Optimize Node3D using Top Level property

The problem

Node3D has a property called top_level. False by default, it prevents nodes from inheriting their parent transformation. Usually, this property is not needed nor wanted; a common composition pattern of 3D objects is by nesting 3D nodes that have to move along together.

image

Internally, every time the top level node (Character3D) transform changes, all children nodes have to change their transform too in relation to their parent, and their parent, and their parent… As you nest nodes, this becomes a large addition of matrixes that can get really taxing.

What do we do about it

Tying 3D nodes together does not require inheritance. Usually, you just need children nodes to share the same exact global_transformof their parent. There’s no need for inheritance, because that becomes an addition of matrixes, even if a trivial one. What you’re actually looking for is just directly setting their transform as the same of their parent.

Update the bare minimum. For symmetrical or fix shapes, transforming the rotation may not be necessary. If rotation is only a visual necessity, just rotate the mesh node without triggering the whole tree. This becomes relevant in multiplayer games.

Be clever about node structuring. In the above image, the result is the same as in the bottom image. The difference is that in the former, the mesh node is performing an addition of 3 matrixes instead of 2 as in the latest.

image

Also make sure to set scene roots as top level if you organize your SceneTree in a similar way to this: you know the World node is not going to move, but their transform is being added to the others.

Don’t transform twice. It is common practice to offset transformations after their transformation has already been set by built-in processes. If you know you’re going to end up transforming a node, as it could be the case for cameras or meshes, directly transform and omit default transformations.

Use less 3D nodes. Godot’s node philosophy is unavoidable and pleasant to work with, but (in my opinion) designed for 2D, segmented & predictable games. Use less 3D nodes anytime you are given the chance and it does not compromise on ease of use.


Source

I was scavenging the internet looking after optimization techniques for 3D Godot and came across this blog post by Dre Dyson. Although the blog is catered towards network costs, it’s still useful advice for multiplayer games, even if P2P, and CPU savings.

1 Like

This is an interesting theory, but do you have any numbers to back it up? Moving the root node of a Node2D or Node3D scene causes issues anyway, so one would not do that. So what performance benefits are you seeing?

2 Likes

Unfortunately, I do not have any data of my own as this is mostly a transcription of dre’s blog, which does offer its own data. As it can be noted by the last subjective point, I’ve cultivated a skepticism for Godot’s nodes philosophy (not for nodes themselves), so this might be biased.

The article claims a ~35% reduction of “compute time” after applying methods mentioned in this post.
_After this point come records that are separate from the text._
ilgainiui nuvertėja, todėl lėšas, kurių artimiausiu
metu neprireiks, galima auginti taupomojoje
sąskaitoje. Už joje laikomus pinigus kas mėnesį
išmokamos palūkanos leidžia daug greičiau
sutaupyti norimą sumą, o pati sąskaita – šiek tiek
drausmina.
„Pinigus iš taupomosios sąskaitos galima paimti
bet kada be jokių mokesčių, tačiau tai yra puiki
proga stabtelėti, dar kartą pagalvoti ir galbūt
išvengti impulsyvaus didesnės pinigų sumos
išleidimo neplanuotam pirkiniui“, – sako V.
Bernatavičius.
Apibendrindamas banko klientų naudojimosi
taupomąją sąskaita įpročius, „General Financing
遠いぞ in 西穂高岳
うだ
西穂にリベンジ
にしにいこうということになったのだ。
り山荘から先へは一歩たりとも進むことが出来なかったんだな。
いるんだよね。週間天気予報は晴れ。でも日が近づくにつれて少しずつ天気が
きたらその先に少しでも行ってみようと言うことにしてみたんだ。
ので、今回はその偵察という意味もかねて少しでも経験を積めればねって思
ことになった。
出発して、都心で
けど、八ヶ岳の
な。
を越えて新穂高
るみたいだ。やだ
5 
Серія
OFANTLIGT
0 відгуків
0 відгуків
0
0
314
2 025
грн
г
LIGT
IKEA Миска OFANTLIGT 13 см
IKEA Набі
You can clearly see this is the data for a server authoritative game hosted on AWS, which makes every cut ms important. Although it might not be as important for a more local game, it can still prove useful, specially if you’re still working with multiplayer or complex scenarios.

I would love to share data I can gather as soon as I do, but it won’t really happen until I get a fully fleshed out game done. I’ve got the feeling this is not about “sheer numbers” as much as it is about how entangled things end up getting.

1 Like

I’m gonna be honest. I don’t trust that blog. It’s full of intrusive ads, which is a cash grab. If they were really consulting on games, they shouldn’t need the cash. None of those numbers are backed up in the article.
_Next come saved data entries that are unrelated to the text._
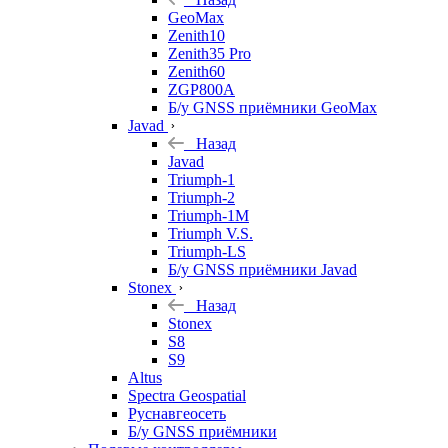
GeoMax
Zenith10
Zenith35 Pro
Zenith60
ZGP800A
Б/у GNSS приёмники GeoMax
Javad
Назад
Javad
Triumph-1
Triumph-2
Triumph-1M
Triumph V.S.
Triumph-LS
Б/у GNSS приёмники Javad
Stonex
Назад
Stonex
S8
S9
Altus
Spectra Geospatial
Руснавгеосеть
Б/у GNSS приёмники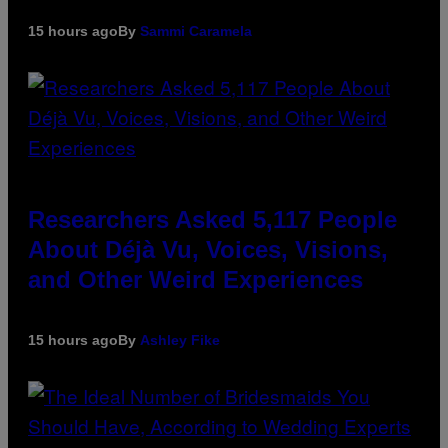
15 hours ago
By
Sammi Caramela
Researchers Asked 5,117 People
About Déjà Vu, Voices, Visions,
and Other Weird Experiences
15 hours ago
By
Ashley Fike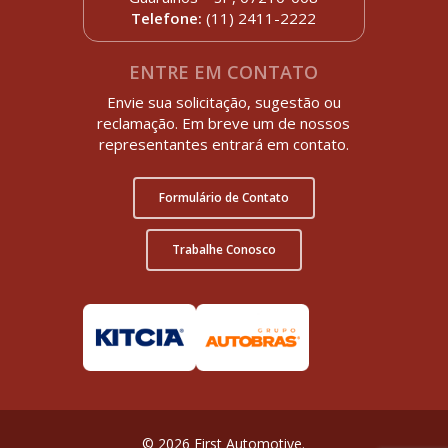
Telefone:
(11) 2411-2222
ENTRE EM CONTATO
Envie sua solicitação, sugestão ou
reclamação. Em breve um de nossos
representantes entrará em contato.
Formulário de Contato
Trabalhe Conosco
© 2026 First Automotive.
Also, the formatting was wonky. It was an unformatted Markup Document. Linked-In tells us he’s unemployed. GitHub tells us he got his Master’s in computer science 2 years ago. Which translates to virtually no practical experience.

I’m not saying that he’s wrong, just that there’s enough suspicious stuff there for me to not take unsupported data at face value.

Having said that, I do agree that the Rig on a 3D character should be rotating independently of the CharacterBody3D it sits under. But that’s a basic game design thing that should always be done. It’s the be-all-end all of network optimization.

2 Likes

Could you elaborate on the benefits of doing this? I currently rotate the CharacterBody3D as it made implementating root motion easier. Now I’m wondering if I stumbled across a foot gun.

So here’s a setup for a CharacterBody3D.

In this screen shot, the node labeled Root is what I would typically call the Rig node. (The node name was tied to the animations, and I didn’t want to deal with that, hence the name.) It’s facing is the only thing that matters. But keep in mind, that the only thing you’re doing is rotating it.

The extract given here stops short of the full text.